Ahmad Rahimi, an Afghan-born man who sympathised with religious extremist causes, was sentenced to life in prison over that incident.
He had actually placed three bombs that day but only one went off.
Surveillance video shows a dark-haired man in his 20s or 30s with a shopping cart placing the devices at two locations inside the busy downtown Fulton Street subway station, said Miller.
'Because of the timing and the placement and items we're carrying this right now as a hoax device, Miller told reporters at the scene. 'That's the investigative category.
The unidentified man is 'not a suspect but certainly someone we'd want to interview, he said.
Police posted two photographs on social media of the cookers found at Fulton Street.

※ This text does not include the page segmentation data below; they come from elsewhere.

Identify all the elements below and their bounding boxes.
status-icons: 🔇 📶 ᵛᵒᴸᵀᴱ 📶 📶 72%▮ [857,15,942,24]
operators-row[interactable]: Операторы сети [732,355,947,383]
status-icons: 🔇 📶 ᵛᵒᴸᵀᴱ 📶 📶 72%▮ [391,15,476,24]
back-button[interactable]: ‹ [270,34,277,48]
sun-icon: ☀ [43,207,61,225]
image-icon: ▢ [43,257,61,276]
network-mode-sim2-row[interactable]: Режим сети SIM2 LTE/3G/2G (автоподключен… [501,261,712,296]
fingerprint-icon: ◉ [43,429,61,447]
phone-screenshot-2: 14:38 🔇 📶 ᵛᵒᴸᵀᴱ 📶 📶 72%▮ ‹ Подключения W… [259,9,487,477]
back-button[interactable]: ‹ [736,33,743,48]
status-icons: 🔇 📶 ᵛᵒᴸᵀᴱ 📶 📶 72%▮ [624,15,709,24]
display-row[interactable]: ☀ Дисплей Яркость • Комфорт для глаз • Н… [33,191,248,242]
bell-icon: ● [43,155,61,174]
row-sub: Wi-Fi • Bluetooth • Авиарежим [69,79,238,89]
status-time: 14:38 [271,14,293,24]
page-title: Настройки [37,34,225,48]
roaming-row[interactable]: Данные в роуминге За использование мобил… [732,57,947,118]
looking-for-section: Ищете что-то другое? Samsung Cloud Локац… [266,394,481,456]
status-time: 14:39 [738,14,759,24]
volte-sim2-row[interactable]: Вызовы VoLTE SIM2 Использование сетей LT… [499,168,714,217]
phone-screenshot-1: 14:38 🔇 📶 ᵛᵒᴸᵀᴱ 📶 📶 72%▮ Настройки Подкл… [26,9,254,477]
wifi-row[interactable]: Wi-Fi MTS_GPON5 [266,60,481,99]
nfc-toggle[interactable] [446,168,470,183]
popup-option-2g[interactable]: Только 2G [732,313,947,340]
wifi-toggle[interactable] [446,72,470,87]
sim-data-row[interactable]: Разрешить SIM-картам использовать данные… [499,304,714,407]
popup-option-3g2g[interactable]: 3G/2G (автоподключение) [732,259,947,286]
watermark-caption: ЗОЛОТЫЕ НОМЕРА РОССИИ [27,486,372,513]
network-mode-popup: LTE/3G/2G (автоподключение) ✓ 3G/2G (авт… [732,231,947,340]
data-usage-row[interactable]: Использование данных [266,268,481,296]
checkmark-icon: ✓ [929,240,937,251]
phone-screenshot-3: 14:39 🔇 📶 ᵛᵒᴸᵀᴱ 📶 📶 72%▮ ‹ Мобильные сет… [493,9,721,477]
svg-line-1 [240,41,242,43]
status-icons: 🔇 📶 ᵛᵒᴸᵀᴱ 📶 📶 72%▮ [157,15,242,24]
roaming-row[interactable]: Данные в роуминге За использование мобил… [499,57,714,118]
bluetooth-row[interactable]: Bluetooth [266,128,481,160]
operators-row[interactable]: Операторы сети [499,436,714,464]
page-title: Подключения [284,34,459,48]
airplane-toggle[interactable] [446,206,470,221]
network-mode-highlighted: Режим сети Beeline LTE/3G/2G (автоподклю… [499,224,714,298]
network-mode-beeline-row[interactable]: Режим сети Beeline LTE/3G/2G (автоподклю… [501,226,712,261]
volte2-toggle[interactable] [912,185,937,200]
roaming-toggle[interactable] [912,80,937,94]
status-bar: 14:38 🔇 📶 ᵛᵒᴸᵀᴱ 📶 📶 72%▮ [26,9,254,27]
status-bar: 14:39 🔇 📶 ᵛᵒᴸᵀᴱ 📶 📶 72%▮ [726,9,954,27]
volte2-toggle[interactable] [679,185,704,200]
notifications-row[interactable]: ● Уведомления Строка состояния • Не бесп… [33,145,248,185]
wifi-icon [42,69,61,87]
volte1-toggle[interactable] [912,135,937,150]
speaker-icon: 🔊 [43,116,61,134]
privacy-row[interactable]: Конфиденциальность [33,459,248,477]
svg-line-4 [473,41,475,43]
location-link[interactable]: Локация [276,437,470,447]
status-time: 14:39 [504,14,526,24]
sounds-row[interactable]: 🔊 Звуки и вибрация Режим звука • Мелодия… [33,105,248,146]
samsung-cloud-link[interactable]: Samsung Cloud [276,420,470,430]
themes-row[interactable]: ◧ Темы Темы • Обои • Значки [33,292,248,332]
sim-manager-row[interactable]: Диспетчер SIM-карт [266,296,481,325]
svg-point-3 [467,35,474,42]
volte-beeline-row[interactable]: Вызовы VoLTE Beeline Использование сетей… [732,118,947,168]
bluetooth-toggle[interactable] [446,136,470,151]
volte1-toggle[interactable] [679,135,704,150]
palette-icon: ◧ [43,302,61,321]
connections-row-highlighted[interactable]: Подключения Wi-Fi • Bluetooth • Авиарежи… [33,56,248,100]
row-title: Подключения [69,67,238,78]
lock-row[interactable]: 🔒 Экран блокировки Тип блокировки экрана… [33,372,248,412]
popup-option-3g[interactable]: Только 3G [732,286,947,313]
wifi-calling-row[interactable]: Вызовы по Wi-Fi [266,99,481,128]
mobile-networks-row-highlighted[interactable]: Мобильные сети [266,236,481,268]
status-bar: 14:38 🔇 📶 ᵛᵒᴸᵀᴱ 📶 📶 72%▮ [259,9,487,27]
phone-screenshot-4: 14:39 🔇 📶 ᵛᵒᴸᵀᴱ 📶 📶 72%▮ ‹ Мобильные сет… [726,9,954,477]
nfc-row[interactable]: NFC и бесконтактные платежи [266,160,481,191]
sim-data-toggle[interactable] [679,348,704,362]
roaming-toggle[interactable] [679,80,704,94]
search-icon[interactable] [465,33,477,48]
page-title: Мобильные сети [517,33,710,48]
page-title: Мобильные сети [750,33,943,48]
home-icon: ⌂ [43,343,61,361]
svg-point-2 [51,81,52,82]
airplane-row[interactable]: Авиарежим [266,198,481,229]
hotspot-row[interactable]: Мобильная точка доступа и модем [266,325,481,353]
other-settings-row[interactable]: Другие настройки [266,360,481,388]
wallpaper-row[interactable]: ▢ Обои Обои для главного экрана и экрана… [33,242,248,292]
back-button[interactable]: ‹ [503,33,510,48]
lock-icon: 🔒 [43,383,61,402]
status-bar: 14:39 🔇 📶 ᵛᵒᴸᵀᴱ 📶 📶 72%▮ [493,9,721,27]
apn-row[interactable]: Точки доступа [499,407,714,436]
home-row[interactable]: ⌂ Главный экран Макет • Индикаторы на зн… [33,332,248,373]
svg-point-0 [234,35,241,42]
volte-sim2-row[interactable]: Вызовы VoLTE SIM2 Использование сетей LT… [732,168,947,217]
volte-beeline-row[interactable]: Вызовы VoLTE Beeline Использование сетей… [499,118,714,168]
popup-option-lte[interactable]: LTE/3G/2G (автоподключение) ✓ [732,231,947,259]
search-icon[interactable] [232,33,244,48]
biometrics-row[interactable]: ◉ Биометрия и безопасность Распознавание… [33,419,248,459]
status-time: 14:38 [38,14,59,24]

Miller said he did not know if the third cooker was linked to the first two, although they were all the same model.
Governor Andrew Cuomo said during an interview on CBS 880: 'It turned out to be nothing, but, look, this is a frightening world we live in. All of these situations have to be taken seriously because, God forbid, one day, it's not.
'Unfortunately we learned the hard way after 9/11 and we are prepared, Cuomo said.
Since the attack by Rahimi, the US financial capital has been hit by two other attacks.
In October 2017, an Uzbek man named Sayfullo Saipov used a truck to run over bikers and pedestrians on a bike path in Manhattan, killing eight people and injuring 12.
His trial is scheduled for April of next year.
If convicted, Saipov could face the death penalty.
In December 2017, a Bangladeshi immigrant named Akayed Ullah set off a bomb in a subway tunnel near Times Square, leaving three people slightly injured.
He was found guilty of terrorism-related offences and will be sentenced on September 10.
Pressure cookers were turned into bombs by a pair of ethnic Chechen brothers when they killed three people and injured more than 200 at the 2013 Boston Marathon.